Tag Archives: representative art

Marie Cecilia Guard’s Nude Portraits

 

Marie Cecilia Guard’s nude portraits were remarkable. Wryly, in later years, my mother was to recall hearing my father remark approvingly at the Graphic Arts Club: “She paints more like a man.” All her life, she was to see herself as an artist rather than a woman artist. What was important to her was that she “just wanted to paint as well as the best.” Now, at the same time that she was trying to make a place for herself in illustration work, she began a daring crusade to gain recognition through the O.S.A. and R.C.A. shows. Her mural work had encouraged her to work boldly and to fill a large canvas. She recognized that the large walls of the impressive new Toronto Art Gallery [Now the AGO] demanded big pictures which drew the eye. Although landscapes dominated the exhibitions in the thirties, figures were still her subject of choice.
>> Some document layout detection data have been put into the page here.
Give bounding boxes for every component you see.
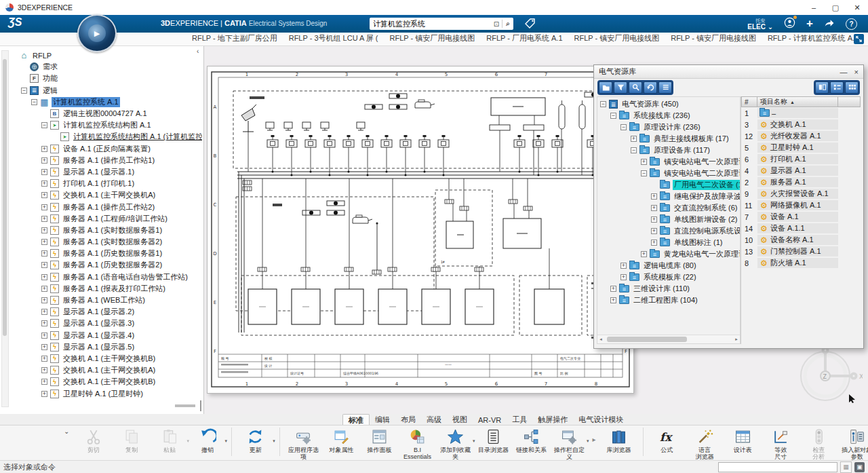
expander-icon[interactable]: + [641, 251, 647, 257]
tree-item[interactable]: +ϟ服务器 A.1 (操作员工作站2) [11, 201, 202, 212]
add-favorites-button[interactable]: 添加到收藏夹▾ [437, 426, 475, 461]
expander-icon[interactable]: − [620, 124, 627, 130]
table-row[interactable]: 5⚙卫星时钟 A.1 [741, 142, 861, 153]
tree-item[interactable]: ≡厂用电气二次设备 (13) [600, 179, 740, 191]
tree-item[interactable]: +≡黄龙电站电气一次原理设备 ( [600, 248, 740, 260]
customize-bar-button[interactable]: 操作栏自定义▾ [551, 426, 589, 461]
panel-close-icon[interactable]: × [854, 68, 859, 76]
doc-tab[interactable]: RFLP - 计算机监控系统 A.1 [768, 33, 859, 45]
tag-icon[interactable] [524, 17, 537, 31]
table-header-cell[interactable]: # [741, 96, 757, 107]
tree-item[interactable]: −≡镇安电站电气二次原理设备 (4 [600, 168, 740, 179]
tree-item[interactable]: −≣逻辑 [11, 85, 202, 96]
table-header-cell[interactable] [838, 96, 861, 107]
tree-item[interactable]: +ϟ交换机 A.1 (主干网交换机A) [11, 364, 202, 376]
tree-item[interactable]: +≡镇安电站电气一次原理设备 (6 [600, 156, 740, 168]
expander-icon[interactable]: − [631, 147, 637, 153]
expander-icon[interactable]: + [41, 227, 47, 233]
item-name-cell[interactable]: ⚙火灾报警设备 A.1 [757, 189, 838, 199]
tree-item[interactable]: −≣电气资源库 (450) [600, 98, 740, 110]
tree-item[interactable]: +ϟ卫星时钟 A.1 (卫星时钟) [11, 387, 202, 399]
expander-icon[interactable]: + [651, 216, 657, 223]
item-name-cell[interactable]: ⚙卫星时钟 A.1 [757, 143, 838, 153]
expander-icon[interactable]: + [41, 181, 47, 187]
tree-item[interactable]: B逻辑主视图00004727 A.1 [11, 108, 202, 119]
item-name-cell[interactable]: ⚙设备名称 A.1 [757, 235, 838, 245]
table-row[interactable]: 12⚙光纤收发器 A.1 [741, 130, 861, 142]
view-list-icon[interactable] [830, 81, 844, 94]
panel-minimize-icon[interactable]: — [840, 68, 848, 76]
table-row[interactable]: 10⚙设备名称 A.1 [741, 234, 861, 246]
doc-tab[interactable]: RFLP - 地下主副厂房公用 [192, 33, 277, 45]
tree-item[interactable]: +≡三维设计库 (110) [600, 283, 740, 295]
item-name-cell[interactable]: ⚙网络摄像机 A.1 [757, 200, 838, 210]
doc-tab[interactable]: RFLP - 镇安厂用电接线图 [390, 33, 475, 45]
item-name-cell[interactable]: ⚙服务器 A.1 [757, 177, 838, 187]
tree-item[interactable]: +≡逻辑电缆库 (80) [600, 260, 740, 271]
search-scope-icon[interactable]: ⊡ [491, 20, 502, 28]
tree-item[interactable]: +ϟ服务器 A.1 (实时数据服务器1) [11, 225, 202, 236]
ribbon-tab-工具[interactable]: 工具 [507, 414, 532, 425]
language-browser-button[interactable]: 语言 浏览器 [686, 426, 724, 461]
expander-icon[interactable]: − [41, 122, 47, 128]
ribbon-tab-编辑[interactable]: 编辑 [370, 414, 395, 425]
table-row[interactable]: 6⚙打印机 A.1 [741, 153, 861, 165]
bi-essentials-button[interactable]: B.I Essentials [399, 426, 437, 461]
expander-icon[interactable]: + [41, 216, 47, 222]
global-search[interactable]: ⊡ ⌕ [370, 18, 513, 30]
expander-icon[interactable]: + [41, 274, 47, 280]
tree-item[interactable]: +ϟ服务器 A.1 (WEB工作站) [11, 295, 202, 306]
user-avatar-icon[interactable] [784, 17, 795, 31]
table-row[interactable]: 11⚙网络摄像机 A.1 [741, 200, 861, 211]
expander-icon[interactable]: + [610, 297, 616, 303]
action-pad-button[interactable]: 操作面板 [361, 426, 399, 455]
list-icon[interactable] [658, 81, 672, 94]
expander-icon[interactable]: − [21, 88, 27, 94]
expander-icon[interactable]: + [620, 274, 627, 280]
view-split-icon[interactable] [815, 81, 829, 94]
expander-icon[interactable]: + [41, 379, 47, 385]
expander-icon[interactable]: + [620, 263, 627, 269]
item-name-cell[interactable]: ⚙设备 A.1.1 [757, 223, 838, 233]
command-input[interactable] [718, 462, 837, 472]
tree-item[interactable]: +ϟ服务器 A.1 (工程师/培训工作站) [11, 213, 202, 225]
tree-item[interactable]: +≡单线图新增设备 (2) [600, 214, 740, 225]
doc-tab[interactable]: RFLP - 镇安厂用电接线图 [574, 33, 660, 45]
tree-item[interactable]: +ϟ显示器 A.1 (显示器.2) [11, 306, 202, 318]
table-row[interactable]: 2⚙服务器 A.1 [741, 176, 861, 188]
dropdown-caret-icon[interactable]: ▾ [224, 438, 227, 444]
power-input-toggle-icon[interactable]: ▣ [854, 462, 865, 472]
tree-item[interactable]: +ϟ显示器 A.1 (显示器.1) [11, 166, 202, 178]
panel-resize-grip[interactable] [175, 404, 195, 407]
tree-item[interactable]: +≡直流控制电源系统设备 (5 [600, 225, 740, 237]
expander-icon[interactable]: + [41, 146, 47, 152]
view-grid-icon[interactable] [845, 81, 859, 94]
table-row[interactable]: 3⚙交换机 A.1 [741, 119, 861, 130]
close-button[interactable]: ✕ [846, 0, 868, 15]
schematic-sheet[interactable]: 12345678 12345678 ABCDEF ABCDEF [207, 66, 634, 394]
tree-item[interactable]: ➤计算机监控系统结构图 A.1 (计算机监控系统结构图.1) [11, 131, 202, 143]
tree-item[interactable]: +≡单线图标注 (1) [600, 237, 740, 248]
scroll-left-arrow[interactable]: ◂ [597, 337, 604, 342]
add-content-button[interactable]: + [806, 17, 813, 31]
expander-icon[interactable]: − [31, 99, 37, 105]
tree-item[interactable]: +ϟ服务器 A.1 (报表及打印工作站) [11, 283, 202, 295]
expander-icon[interactable]: + [41, 157, 47, 164]
expander-icon[interactable]: + [651, 193, 657, 200]
ribbon-tab-触屏操作[interactable]: 触屏操作 [532, 414, 573, 425]
item-name-cell[interactable]: ⚙打印机 A.1 [757, 154, 838, 164]
catalog-browser-button[interactable]: 目录浏览器 [475, 426, 513, 455]
expander-icon[interactable]: + [610, 286, 616, 292]
expander-icon[interactable]: + [41, 356, 47, 362]
table-row[interactable]: 7⚙设备 A.1 [741, 211, 861, 223]
tree-item[interactable]: +ϟ显示器 A.1 (显示器.4) [11, 330, 202, 341]
expander-icon[interactable]: + [41, 286, 47, 292]
expand-window-icon[interactable] [854, 34, 864, 44]
tree-item[interactable]: ⊕需求 [11, 61, 202, 73]
formula-button[interactable]: fx公式 [648, 426, 686, 455]
doc-tab[interactable]: RFLP - 3号机组 LCU A 屏 ( [289, 33, 378, 45]
table-row[interactable]: 13⚙门禁控制器 A.1 [741, 246, 861, 257]
expander-icon[interactable]: + [41, 250, 47, 257]
ribbon-tab-布局[interactable]: 布局 [395, 414, 421, 425]
tree-item[interactable]: F功能 [11, 73, 202, 84]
DSC00705_edited-1She tested the climate with Margot, a life-sized portrait of her sister, in a softly ruffled dress baring her shoulder, and with her eyes provocatively downcast, which was exhibited in the spring 1934 O.S.A. show. The following autumn, the R.C.A. show included two life-sized works by Marie. Once my mother had been a frail little girl who dreamed and poured over her books of tales and legends. Now, in 1934, she painted her blonde classmate, Isabelle Dawson (later to become a successful New York illustrator), in a similarly dreamy pose looking at the book Tales of Long Ago and waiting for her lover to come and call. [illust – Once Upon a Time] Harking back to the magical 1929 O.C.A. masquerade ball on the theme “King Arthur’s Court”, where both my parents had been praised by the press for the originality of their costumes, Marie made up a background tapestry effect for this portrait. Subsequent to the R.C.A. show, this painting was exhibited across Canada. Although she was just twenty-six, author and critic Kenneth Wells, reviewing Once Upon a Time, remarked: “This lady is making rapid strides towards the front rank of figure painting.”
The second picture shown that autumn was Idyl, the first of a series of stunning, life-sized or larger nudes. Idyl, later known as Nude With Chrysanthemums, is a supple, graceful back view of a drooping Margaret, ornamented with white chrysanthemums. This, and the nudes which followed, were pictures which reflected a defiant elation in the face of hardship.

[to be continued]

 

Marie Cecilia Guard’s Nude Portraits Continued

Marie chalk headjpg (1)

Marie’s interest in nudes had started when she had seen Botticelli’s The Birth of Venus. Now she was struck by new possibilities. Her favorite quotation was Keats’ “Beauty is truth, truth beauty, –that is all/ Ye know on earth, and all ye need to know.”, from his Ode on a Grecian Urn. She had been taught to search for a truth and beauty which lies behind appearance, a deeper truth which is to be found through a knowledge of structure. From classical times, art teachers have often dictated that “The shape of the human body is the most complicated and subtle thing in the whole world…..The student who has learned to draw the nude can draw anything.” (Even into her nineties, my mother used to astonish medical professionals with her understanding of anatomy.)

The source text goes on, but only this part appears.